12 Sep New Zealand’s ‘Patent Act 2013’ is now in full effect.

This modernised review of patent legislation is a real effort to align patent action in New Zealand with that of common procedures worldwide. The previous legislation in practise was established over 60 years ago just following the second world war and as you can imagine, it was designed for a different time entirely, so although the demands of patent holders, innovation and global market have evolved dramatically, the legislation has until this day, remained the same.

Problematic features of such an undeveloped piece of legislations consisted of obligations on the Patent Office’s behalf to accept applications which were in the same vein as existing technologies. These features made an awful lot of sense back in the day when ‘local novelty’ recognised the role of an ‘importer’ being just as important as the true inventor and it still makes some sort of sense in undeveloped countries today but what this dated principal enabled in a modern, progressed society was imitation over innovation.

The ‘Patent Act 2013’ is actually a momentous occasion for innovators in New Zealand, offering a truly modern protection for their inventions.

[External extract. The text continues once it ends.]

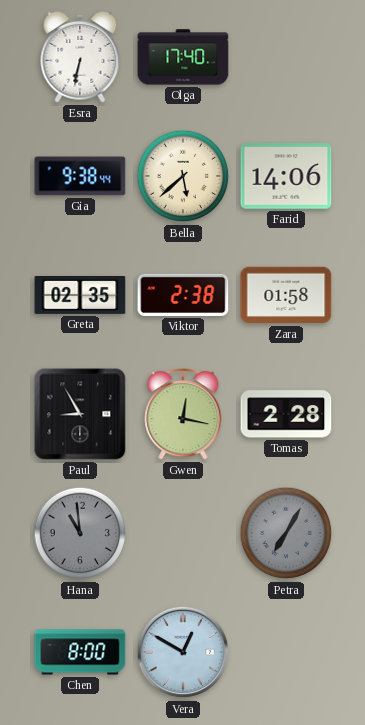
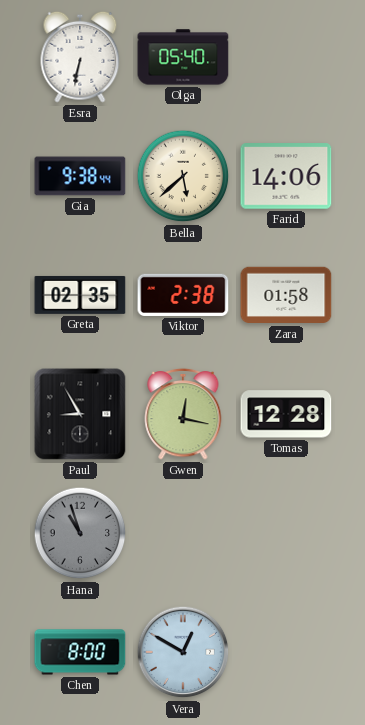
Olga: 17:40 -> 05:40
Tomas: 2:28 -> 12:28
Hana: 10:59 -> 10:57
Petra: 7:05 -> none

Here’s a quick overview of the subtle but important changes the new legislation brings:

  • The new patents act implements an ‘absolute novelty’ standard when it comes to invention which replaces the relative novelty criteria designed for somewhat of a closed market economy.
  • IPONZ will now have the ability to examine applications in order to ensure inventive step over existing inventions which protects both patentees and businesses alike.
  • Publication of patent applications will now come into play 18 months following the filings which will assist innovators in shaping their applications and protect holders from potential infringements.
  • With this new patent act comes the responsibility for drafting regulations with regards to the patentability of embedded software.